* Task instructions: Look through the records and copy each line that has "dans" in it.
====== Provided entries
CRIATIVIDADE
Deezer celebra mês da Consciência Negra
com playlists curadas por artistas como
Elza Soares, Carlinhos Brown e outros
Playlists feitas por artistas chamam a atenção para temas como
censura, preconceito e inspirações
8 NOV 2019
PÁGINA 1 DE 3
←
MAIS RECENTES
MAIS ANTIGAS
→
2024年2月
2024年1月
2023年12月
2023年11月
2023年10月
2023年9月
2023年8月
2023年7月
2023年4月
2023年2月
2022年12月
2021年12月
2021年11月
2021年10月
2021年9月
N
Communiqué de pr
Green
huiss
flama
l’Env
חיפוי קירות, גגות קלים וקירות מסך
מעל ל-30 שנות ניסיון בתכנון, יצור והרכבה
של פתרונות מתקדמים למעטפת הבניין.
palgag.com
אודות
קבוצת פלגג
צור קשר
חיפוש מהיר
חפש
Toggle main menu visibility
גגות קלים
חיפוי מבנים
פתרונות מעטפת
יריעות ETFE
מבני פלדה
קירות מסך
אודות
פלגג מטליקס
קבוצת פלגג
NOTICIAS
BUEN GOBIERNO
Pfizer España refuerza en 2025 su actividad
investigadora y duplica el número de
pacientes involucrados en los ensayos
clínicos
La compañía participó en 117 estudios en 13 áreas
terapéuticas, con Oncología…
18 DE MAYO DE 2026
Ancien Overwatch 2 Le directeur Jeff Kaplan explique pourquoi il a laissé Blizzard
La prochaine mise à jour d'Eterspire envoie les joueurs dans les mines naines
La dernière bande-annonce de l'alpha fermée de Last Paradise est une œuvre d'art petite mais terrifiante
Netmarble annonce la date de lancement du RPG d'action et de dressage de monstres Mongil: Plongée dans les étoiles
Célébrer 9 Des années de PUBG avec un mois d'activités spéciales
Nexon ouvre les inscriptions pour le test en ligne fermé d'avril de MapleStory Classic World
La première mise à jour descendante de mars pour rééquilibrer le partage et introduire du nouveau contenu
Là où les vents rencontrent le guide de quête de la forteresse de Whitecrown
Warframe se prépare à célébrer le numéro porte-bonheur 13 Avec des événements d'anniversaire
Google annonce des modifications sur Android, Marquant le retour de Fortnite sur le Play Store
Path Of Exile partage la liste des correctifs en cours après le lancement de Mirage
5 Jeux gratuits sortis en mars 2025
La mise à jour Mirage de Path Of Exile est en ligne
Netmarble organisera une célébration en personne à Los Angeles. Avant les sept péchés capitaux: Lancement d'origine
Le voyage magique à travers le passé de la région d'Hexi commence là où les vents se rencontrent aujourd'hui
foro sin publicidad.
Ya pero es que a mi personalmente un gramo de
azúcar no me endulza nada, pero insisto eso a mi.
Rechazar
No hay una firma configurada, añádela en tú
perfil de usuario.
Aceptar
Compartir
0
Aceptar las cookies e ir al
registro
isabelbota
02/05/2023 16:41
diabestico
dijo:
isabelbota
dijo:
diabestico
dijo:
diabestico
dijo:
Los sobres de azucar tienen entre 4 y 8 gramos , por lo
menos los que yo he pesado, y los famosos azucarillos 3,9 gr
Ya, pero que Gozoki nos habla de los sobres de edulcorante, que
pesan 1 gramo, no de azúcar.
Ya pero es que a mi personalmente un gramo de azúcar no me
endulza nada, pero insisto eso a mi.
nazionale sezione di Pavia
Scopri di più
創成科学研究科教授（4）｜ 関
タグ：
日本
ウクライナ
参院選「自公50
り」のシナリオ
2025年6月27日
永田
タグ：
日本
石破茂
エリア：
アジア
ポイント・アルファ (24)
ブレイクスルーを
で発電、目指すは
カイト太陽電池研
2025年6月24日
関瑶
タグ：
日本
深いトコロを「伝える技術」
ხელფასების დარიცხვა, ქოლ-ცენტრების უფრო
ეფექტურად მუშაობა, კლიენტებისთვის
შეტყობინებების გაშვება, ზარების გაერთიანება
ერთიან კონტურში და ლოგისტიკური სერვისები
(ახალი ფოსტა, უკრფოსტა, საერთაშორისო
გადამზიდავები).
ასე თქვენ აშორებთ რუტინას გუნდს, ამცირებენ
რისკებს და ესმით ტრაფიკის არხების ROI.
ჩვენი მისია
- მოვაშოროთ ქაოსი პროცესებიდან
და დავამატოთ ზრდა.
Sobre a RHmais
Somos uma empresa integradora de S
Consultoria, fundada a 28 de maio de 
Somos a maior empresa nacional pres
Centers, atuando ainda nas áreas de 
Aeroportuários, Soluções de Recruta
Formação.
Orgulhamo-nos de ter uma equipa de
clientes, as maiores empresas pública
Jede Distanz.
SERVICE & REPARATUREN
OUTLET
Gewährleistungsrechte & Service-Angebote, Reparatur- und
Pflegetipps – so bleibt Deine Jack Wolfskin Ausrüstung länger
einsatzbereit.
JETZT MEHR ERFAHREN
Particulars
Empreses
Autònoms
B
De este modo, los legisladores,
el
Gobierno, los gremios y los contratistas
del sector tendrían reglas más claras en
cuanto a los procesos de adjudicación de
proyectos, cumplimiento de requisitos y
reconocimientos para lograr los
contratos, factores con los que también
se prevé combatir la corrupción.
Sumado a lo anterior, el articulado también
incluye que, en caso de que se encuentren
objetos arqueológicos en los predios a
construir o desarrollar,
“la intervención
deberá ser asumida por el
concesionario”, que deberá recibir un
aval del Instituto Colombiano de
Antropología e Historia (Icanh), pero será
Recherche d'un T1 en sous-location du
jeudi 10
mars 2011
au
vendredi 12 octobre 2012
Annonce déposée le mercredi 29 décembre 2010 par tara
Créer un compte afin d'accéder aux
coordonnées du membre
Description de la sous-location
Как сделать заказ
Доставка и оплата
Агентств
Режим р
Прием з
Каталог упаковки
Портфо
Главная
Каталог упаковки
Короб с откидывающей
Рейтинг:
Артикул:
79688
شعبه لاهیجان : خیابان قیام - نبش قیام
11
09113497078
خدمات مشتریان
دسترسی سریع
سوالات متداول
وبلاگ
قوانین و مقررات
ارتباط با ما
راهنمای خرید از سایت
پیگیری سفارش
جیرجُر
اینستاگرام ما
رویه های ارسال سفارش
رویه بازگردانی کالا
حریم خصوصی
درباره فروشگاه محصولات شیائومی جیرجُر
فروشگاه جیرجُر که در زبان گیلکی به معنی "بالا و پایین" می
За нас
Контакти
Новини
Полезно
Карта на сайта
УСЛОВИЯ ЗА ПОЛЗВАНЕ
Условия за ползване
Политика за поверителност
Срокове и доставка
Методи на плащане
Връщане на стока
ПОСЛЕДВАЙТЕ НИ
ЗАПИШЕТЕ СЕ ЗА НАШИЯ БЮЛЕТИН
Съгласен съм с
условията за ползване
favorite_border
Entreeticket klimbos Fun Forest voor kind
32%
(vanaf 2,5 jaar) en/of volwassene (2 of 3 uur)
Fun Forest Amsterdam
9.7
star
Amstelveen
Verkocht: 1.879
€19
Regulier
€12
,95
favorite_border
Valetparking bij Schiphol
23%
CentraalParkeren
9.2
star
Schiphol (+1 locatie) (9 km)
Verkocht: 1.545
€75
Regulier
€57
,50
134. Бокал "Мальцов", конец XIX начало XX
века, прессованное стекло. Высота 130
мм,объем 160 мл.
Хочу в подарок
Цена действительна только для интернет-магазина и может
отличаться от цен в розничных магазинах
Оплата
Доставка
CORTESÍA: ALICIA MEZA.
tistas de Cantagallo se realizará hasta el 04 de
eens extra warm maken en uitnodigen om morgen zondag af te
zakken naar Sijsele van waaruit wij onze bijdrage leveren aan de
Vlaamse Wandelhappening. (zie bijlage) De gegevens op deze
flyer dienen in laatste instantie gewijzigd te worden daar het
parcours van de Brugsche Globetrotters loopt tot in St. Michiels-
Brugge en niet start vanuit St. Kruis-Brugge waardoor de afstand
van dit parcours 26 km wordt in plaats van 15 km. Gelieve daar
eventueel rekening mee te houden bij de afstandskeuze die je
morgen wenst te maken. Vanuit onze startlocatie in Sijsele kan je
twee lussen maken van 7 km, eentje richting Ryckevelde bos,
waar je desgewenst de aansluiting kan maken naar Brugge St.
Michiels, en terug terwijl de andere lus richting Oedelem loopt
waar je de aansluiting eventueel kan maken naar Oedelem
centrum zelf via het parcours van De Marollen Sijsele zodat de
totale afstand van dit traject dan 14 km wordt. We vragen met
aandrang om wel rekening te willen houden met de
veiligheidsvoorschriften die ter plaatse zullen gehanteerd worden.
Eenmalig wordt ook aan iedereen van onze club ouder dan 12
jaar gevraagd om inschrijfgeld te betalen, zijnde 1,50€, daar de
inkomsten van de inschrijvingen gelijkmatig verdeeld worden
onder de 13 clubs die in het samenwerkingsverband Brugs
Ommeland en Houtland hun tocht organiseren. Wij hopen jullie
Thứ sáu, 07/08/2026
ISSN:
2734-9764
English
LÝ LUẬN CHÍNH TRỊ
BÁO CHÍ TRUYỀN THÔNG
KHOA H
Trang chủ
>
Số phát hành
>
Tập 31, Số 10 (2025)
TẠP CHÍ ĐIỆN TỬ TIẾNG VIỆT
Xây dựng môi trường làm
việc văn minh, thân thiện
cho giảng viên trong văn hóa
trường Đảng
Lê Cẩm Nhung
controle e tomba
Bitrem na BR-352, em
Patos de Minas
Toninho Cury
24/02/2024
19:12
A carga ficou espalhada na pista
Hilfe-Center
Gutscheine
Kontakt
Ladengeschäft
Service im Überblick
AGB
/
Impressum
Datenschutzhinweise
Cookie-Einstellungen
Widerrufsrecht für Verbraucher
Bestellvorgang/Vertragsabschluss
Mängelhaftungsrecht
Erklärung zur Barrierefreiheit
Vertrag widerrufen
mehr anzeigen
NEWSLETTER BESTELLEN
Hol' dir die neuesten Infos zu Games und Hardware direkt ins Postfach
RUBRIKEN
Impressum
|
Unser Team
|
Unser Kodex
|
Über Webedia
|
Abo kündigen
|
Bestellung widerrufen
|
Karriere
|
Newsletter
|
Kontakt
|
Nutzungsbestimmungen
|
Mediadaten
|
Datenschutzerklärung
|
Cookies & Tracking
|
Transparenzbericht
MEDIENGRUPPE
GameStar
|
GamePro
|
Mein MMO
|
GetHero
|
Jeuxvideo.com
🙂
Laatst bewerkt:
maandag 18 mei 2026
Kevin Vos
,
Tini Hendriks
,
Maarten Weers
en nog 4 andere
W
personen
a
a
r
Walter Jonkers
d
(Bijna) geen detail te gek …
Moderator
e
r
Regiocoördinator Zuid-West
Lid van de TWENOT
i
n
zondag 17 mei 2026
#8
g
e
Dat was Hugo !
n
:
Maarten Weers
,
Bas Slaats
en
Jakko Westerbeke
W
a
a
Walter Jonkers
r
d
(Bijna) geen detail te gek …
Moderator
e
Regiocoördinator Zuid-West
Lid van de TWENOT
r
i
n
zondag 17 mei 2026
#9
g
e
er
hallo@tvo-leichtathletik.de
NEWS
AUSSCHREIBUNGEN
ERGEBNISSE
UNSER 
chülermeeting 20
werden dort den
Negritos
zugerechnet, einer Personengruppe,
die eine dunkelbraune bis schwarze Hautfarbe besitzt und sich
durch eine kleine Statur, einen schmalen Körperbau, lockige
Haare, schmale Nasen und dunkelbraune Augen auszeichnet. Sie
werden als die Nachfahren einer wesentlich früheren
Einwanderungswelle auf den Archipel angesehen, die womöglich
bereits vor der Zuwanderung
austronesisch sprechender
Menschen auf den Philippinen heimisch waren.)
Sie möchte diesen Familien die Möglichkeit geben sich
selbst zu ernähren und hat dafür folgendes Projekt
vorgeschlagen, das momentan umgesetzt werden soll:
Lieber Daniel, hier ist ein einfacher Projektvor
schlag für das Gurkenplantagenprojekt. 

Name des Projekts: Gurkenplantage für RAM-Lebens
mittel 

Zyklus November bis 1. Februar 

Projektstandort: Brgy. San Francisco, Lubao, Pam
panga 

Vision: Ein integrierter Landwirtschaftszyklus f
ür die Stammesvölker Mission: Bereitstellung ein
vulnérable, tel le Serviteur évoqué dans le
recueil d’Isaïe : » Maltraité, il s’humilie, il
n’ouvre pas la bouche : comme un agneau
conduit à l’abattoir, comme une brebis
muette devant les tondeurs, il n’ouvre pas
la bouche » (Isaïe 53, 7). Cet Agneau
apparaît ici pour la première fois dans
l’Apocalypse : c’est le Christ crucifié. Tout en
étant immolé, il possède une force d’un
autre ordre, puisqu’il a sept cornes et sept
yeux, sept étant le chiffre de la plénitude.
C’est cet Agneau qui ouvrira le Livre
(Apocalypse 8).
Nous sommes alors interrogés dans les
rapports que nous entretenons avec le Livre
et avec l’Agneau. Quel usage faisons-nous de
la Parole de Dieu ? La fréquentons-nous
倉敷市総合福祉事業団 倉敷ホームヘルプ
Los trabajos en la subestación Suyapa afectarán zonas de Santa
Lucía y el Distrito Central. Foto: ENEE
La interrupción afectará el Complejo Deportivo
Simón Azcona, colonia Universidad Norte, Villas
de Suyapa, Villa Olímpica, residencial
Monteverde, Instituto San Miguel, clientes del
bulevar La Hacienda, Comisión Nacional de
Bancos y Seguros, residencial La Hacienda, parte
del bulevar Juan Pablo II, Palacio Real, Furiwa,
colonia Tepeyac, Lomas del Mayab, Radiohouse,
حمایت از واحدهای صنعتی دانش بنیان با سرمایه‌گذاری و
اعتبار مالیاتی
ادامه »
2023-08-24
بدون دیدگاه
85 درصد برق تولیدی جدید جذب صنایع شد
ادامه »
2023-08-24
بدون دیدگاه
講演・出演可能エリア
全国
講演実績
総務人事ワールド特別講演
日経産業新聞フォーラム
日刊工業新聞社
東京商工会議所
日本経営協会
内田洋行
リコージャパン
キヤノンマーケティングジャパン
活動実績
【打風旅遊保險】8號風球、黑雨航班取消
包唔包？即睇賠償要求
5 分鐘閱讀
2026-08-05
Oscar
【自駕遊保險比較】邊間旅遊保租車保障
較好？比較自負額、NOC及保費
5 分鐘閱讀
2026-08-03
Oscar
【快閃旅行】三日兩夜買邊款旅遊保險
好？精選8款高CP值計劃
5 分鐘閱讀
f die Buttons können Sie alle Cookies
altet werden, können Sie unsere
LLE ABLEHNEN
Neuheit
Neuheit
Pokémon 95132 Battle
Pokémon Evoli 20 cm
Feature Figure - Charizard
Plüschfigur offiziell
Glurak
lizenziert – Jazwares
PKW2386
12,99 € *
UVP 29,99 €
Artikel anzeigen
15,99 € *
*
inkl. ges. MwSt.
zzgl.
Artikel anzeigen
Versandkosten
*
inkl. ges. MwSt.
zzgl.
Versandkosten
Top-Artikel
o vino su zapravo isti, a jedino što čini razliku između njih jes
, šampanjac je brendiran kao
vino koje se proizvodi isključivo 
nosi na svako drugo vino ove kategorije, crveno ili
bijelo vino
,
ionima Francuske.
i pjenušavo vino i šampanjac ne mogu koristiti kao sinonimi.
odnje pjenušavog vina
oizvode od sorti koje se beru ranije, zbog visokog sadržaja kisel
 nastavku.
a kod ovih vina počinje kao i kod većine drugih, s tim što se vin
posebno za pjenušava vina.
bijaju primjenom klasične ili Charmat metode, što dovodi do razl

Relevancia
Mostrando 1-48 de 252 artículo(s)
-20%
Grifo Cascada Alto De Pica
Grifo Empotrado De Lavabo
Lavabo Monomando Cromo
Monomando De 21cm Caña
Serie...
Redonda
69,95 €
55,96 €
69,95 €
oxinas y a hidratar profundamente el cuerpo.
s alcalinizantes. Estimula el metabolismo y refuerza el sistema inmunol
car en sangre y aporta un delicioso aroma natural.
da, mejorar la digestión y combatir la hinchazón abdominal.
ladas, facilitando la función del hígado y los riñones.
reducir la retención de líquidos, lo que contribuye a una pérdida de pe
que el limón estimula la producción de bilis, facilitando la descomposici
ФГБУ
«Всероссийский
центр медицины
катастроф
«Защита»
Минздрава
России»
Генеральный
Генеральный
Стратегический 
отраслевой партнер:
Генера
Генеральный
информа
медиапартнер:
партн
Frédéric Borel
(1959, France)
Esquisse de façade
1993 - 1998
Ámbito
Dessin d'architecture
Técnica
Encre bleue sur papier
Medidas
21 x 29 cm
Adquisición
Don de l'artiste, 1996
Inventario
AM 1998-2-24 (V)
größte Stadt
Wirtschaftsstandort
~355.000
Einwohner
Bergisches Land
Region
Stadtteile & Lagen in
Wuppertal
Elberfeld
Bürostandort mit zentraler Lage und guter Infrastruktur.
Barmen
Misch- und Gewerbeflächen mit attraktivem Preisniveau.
============
* Output for this task:
La prochaine mise à jour d'Eterspire envoie les joueurs dans les mines naines
Netmarble annonce la date de lancement du RPG d'action et de dressage de monstres Mongil: Plongée dans les étoiles
vulnérable, tel le Serviteur évoqué dans le
apparaît ici pour la première fois dans
Nous sommes alors interrogés dans les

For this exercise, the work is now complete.